Collected data:

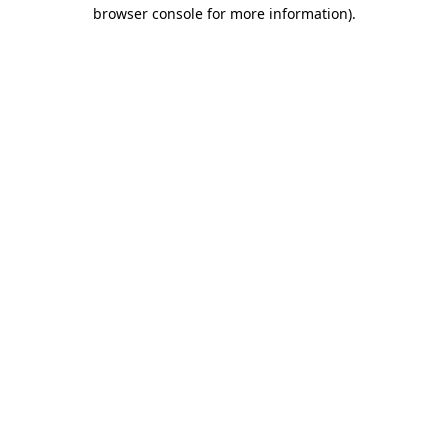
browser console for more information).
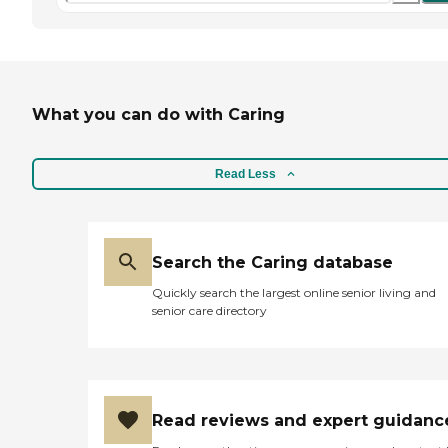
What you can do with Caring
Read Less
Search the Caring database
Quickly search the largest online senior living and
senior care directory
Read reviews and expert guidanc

* * *

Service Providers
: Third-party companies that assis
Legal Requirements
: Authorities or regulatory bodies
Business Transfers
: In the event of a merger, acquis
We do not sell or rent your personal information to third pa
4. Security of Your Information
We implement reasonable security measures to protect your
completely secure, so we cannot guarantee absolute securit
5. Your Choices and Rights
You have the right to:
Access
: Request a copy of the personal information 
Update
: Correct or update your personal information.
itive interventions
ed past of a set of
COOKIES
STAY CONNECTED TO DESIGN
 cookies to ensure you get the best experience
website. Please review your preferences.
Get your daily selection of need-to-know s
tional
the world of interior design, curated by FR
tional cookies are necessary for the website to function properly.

What this task involves: Please return the lines above that run from the line containing "We implement reasonable" to the line containing "tional cookies are", inclusive, exactly and with no other lines.

Task solution:
We implement reasonable security measures to protect your
completely secure, so we cannot guarantee absolute securit
5. Your Choices and Rights
You have the right to:
Access
: Request a copy of the personal information 
Update
: Correct or update your personal information.
itive interventions
ed past of a set of
COOKIES
STAY CONNECTED TO DESIGN
 cookies to ensure you get the best experience
website. Please review your preferences.
Get your daily selection of need-to-know s
tional
the world of interior design, curated by FR
tional cookies are necessary for the website to function properly.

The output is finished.